Encoding categorical features

The Categorical Encoding Problem

Machine learning models need numeric input, but we have:

  • Names: “Alice”, “Bob”
  • Occupations: “engineer”, “teacher”
  • Locations: “NYC”, “LA”

How to convert these to numbers?

One-Hot Encoding

Creates binary indicator columns:

from sklearn.preprocessing import OneHotEncoder
import pandas as pd 
from skrub import ApplyToCols

X = pd.DataFrame({"color": ["red", "blue", "red"]})
encoder = OneHotEncoder(sparse_output=False)
encoded = ApplyToCols(encoder).fit_transform(X)

Pros: Intuitive, works well for few categories Cons: Explodes with many categories, creates sparse matrices

Ordinal Encoding

Assigns sequential numbers:

pd.Categorical(X["color"]).codes
# red=0, blue=1, etc.
array([1, 0, 1], dtype=int8)

Pros: Memory efficient Cons: Introduces artificial ordering

The Challenge: High-Cardinality Features

What if you have 1000+ unique values (IDs, free text)?

  • One-Hot would create thousands of columns
  • Ordinal misleads models with false ordering
  • Need a smarter approach

StringEncoder: Best All-Rounder

from skrub import StringEncoder

encoder = StringEncoder(n_components=10)
encoded = ApplyToCols(encoder).fit_transform(X)
  • Uses TF-IDF + SVD for dimensionality reduction
  • Fixed output dimension (n_components)
  • No artificial ordering
  • Fast and robust
  • Not very good with free-flowing text

TextEncoder: For Natural Language

from skrub import TextEncoder

encoder = TextEncoder()
encoded = ApplyToCols(encoder).fit_transform(X)

Pros: Captures semantic meaning, works very well on text Cons: Very slow, requires heavy dependencies

MinHashEncoder: Fast Alternative

from skrub import MinHashEncoder

encoder = MinHashEncoder()
encoded = ApplyToCols(encoder).fit_transform(X)

Pros: Very fast Cons: Encodings usually have very low quality

GapEncoder: Interpretable

from skrub import GapEncoder

encoder = GapEncoder(n_components=10)
encoded = ApplyToCols(encoder).fit_transform(X)

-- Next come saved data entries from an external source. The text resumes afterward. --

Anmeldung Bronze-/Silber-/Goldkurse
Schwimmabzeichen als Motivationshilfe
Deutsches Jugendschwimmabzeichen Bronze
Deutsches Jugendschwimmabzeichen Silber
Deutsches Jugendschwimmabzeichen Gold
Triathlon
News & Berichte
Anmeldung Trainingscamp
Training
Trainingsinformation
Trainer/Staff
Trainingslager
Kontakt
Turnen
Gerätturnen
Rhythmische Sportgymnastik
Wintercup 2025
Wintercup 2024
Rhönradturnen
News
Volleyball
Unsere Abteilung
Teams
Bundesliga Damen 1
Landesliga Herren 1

Pros: Interpretable results Cons: Slower, performance similar to StringEncoder

Encoder Comparison

Encoder Speed Performance Interpretability Use Case
OneHot Fast Good High Low cardinality
StringEncoder Fast Excellent Low Default choice
TextEncoder Slow Excellent Medium Real text data
MinHashEncoder Very Fast Fair Low Quick prototyping
GapEncoder Slow Good High Interpretability needed

In summary

  • Use OneHotEncoder for < 40 unique values
  • Use StringEncoder for high-cardinality by default
  • Use TextEncoder for true natural language
  • Use GapEncoder when interpretability matters
  • All preserve no artificial ordering